Starting at the top of the listing below, copy each line exactly, stopping after the line that contains "Ressursside juhtimine".

**GIVEN INFORMATION**

—————

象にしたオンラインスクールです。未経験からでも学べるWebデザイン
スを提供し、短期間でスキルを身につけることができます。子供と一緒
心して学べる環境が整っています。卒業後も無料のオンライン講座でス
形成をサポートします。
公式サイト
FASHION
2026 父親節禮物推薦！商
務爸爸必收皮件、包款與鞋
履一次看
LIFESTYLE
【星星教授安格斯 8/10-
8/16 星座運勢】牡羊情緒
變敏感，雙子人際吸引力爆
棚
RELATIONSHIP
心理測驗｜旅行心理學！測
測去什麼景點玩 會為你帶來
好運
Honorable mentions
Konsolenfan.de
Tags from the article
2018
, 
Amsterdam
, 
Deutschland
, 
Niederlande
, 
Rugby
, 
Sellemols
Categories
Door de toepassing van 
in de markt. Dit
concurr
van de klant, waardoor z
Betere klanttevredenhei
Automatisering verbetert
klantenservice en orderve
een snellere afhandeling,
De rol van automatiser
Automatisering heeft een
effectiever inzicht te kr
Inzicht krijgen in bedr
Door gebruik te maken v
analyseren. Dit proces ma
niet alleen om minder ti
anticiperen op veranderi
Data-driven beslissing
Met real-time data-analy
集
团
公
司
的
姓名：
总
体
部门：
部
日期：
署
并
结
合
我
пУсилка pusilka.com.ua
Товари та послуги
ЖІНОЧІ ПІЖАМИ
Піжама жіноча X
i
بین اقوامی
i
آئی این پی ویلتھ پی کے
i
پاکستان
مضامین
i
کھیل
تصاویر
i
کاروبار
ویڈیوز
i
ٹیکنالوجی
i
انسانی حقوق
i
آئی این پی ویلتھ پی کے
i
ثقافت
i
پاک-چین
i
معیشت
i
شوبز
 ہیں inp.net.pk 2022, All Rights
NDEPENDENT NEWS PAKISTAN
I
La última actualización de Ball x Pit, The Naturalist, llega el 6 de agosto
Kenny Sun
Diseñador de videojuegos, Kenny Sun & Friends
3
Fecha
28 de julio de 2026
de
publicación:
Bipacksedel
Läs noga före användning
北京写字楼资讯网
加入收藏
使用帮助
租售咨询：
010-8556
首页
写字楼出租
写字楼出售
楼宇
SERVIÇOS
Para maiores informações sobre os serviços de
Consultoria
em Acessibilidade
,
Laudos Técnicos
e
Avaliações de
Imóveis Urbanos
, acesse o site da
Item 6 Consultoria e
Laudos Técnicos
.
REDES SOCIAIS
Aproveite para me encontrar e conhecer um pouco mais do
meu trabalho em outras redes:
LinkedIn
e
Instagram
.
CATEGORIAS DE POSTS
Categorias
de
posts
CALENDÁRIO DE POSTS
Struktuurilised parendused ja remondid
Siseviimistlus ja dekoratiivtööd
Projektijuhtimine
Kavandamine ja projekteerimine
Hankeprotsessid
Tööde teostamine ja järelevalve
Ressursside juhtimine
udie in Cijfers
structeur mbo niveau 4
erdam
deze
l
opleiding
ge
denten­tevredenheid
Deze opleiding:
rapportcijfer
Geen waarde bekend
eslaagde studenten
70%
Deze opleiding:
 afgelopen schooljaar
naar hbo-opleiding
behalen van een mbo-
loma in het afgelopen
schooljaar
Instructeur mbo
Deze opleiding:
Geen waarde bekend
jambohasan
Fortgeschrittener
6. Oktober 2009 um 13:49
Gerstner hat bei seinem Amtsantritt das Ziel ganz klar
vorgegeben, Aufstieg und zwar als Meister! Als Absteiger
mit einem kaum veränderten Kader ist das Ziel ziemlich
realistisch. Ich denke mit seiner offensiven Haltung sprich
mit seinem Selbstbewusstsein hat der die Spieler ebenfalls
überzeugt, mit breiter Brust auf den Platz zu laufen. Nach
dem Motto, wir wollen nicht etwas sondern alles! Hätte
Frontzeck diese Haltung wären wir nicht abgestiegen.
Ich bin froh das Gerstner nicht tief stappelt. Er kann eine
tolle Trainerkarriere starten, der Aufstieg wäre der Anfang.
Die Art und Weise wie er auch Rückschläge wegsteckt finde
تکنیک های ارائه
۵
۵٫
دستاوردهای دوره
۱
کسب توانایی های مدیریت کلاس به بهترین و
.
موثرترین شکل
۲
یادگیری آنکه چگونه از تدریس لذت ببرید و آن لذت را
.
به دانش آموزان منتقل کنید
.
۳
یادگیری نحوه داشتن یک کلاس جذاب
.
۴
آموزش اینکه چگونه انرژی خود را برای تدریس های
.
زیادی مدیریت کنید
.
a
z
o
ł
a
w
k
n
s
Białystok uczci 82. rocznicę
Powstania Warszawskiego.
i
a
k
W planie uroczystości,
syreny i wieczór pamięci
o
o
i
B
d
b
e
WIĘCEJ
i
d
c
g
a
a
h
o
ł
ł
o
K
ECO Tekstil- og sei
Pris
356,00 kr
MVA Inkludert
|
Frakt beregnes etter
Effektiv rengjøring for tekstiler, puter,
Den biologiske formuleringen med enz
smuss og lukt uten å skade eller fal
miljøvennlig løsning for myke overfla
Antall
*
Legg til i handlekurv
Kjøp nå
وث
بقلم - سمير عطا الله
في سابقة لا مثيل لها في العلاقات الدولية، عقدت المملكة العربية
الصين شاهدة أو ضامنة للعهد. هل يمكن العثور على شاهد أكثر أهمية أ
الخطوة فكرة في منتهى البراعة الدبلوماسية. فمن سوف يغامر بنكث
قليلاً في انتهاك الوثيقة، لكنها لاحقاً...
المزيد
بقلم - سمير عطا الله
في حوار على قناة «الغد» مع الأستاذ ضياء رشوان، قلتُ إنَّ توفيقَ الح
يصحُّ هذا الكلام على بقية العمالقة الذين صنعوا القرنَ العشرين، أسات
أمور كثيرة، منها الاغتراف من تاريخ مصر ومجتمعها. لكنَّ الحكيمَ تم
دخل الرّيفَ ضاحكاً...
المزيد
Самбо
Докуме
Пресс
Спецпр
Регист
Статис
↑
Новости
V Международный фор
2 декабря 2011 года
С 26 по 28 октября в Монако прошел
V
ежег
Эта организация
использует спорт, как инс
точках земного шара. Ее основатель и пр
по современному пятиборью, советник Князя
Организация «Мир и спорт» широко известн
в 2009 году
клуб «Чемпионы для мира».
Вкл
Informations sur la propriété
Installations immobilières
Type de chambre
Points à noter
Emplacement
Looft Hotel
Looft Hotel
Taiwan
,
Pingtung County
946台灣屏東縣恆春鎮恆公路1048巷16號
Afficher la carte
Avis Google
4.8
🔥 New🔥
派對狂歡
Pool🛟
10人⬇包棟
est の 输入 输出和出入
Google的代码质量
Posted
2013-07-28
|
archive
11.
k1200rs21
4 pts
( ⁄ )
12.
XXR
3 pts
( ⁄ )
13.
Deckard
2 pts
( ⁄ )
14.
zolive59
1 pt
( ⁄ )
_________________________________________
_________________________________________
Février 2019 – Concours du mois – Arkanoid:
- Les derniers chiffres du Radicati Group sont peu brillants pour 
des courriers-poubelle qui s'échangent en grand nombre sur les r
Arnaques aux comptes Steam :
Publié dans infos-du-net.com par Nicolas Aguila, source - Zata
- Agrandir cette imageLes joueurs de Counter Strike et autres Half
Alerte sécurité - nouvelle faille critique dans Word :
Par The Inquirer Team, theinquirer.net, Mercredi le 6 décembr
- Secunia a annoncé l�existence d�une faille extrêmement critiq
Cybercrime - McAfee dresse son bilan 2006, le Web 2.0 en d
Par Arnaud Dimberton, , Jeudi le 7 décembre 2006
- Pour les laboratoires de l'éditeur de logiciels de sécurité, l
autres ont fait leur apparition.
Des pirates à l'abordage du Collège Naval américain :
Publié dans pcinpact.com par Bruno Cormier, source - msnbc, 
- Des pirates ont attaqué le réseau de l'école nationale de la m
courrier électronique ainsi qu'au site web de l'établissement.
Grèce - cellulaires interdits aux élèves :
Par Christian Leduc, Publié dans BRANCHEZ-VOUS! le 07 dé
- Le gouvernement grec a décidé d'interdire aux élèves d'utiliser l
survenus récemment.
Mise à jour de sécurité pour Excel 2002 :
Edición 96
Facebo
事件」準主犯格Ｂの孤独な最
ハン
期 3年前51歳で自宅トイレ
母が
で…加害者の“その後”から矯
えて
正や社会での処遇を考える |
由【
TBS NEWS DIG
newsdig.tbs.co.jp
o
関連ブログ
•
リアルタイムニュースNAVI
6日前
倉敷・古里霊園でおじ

—————

**REPLY TO THE EXERCISE**
象にしたオンラインスクールです。未経験からでも学べるWebデザイン
スを提供し、短期間でスキルを身につけることができます。子供と一緒
心して学べる環境が整っています。卒業後も無料のオンライン講座でス
形成をサポートします。
公式サイト
FASHION
2026 父親節禮物推薦！商
務爸爸必收皮件、包款與鞋
履一次看
LIFESTYLE
【星星教授安格斯 8/10-
8/16 星座運勢】牡羊情緒
變敏感，雙子人際吸引力爆
棚
RELATIONSHIP
心理測驗｜旅行心理學！測
測去什麼景點玩 會為你帶來
好運
Honorable mentions
Konsolenfan.de
Tags from the article
2018
, 
Amsterdam
, 
Deutschland
, 
Niederlande
, 
Rugby
, 
Sellemols
Categories
Door de toepassing van 
in de markt. Dit
concurr
van de klant, waardoor z
Betere klanttevredenhei
Automatisering verbetert
klantenservice en orderve
een snellere afhandeling,
De rol van automatiser
Automatisering heeft een
effectiever inzicht te kr
Inzicht krijgen in bedr
Door gebruik te maken v
analyseren. Dit proces ma
niet alleen om minder ti
anticiperen op veranderi
Data-driven beslissing
Met real-time data-analy
集
团
公
司
的
姓名：
总
体
部门：
部
日期：
署
并
结
合
我
пУсилка pusilka.com.ua
Товари та послуги
ЖІНОЧІ ПІЖАМИ
Піжама жіноча X
i
بین اقوامی
i
آئی این پی ویلتھ پی کے
i
پاکستان
مضامین
i
کھیل
تصاویر
i
کاروبار
ویڈیوز
i
ٹیکنالوجی
i
انسانی حقوق
i
آئی این پی ویلتھ پی کے
i
ثقافت
i
پاک-چین
i
معیشت
i
شوبز
 ہیں inp.net.pk 2022, All Rights
NDEPENDENT NEWS PAKISTAN
I
La última actualización de Ball x Pit, The Naturalist, llega el 6 de agosto
Kenny Sun
Diseñador de videojuegos, Kenny Sun & Friends
3
Fecha
28 de julio de 2026
de
publicación:
Bipacksedel
Läs noga före användning
北京写字楼资讯网
加入收藏
使用帮助
租售咨询：
010-8556
首页
写字楼出租
写字楼出售
楼宇
SERVIÇOS
Para maiores informações sobre os serviços de
Consultoria
em Acessibilidade
,
Laudos Técnicos
e
Avaliações de
Imóveis Urbanos
, acesse o site da
Item 6 Consultoria e
Laudos Técnicos
.
REDES SOCIAIS
Aproveite para me encontrar e conhecer um pouco mais do
meu trabalho em outras redes:
LinkedIn
e
Instagram
.
CATEGORIAS DE POSTS
Categorias
de
posts
CALENDÁRIO DE POSTS
Struktuurilised parendused ja remondid
Siseviimistlus ja dekoratiivtööd
Projektijuhtimine
Kavandamine ja projekteerimine
Hankeprotsessid
Tööde teostamine ja järelevalve
Ressursside juhtimine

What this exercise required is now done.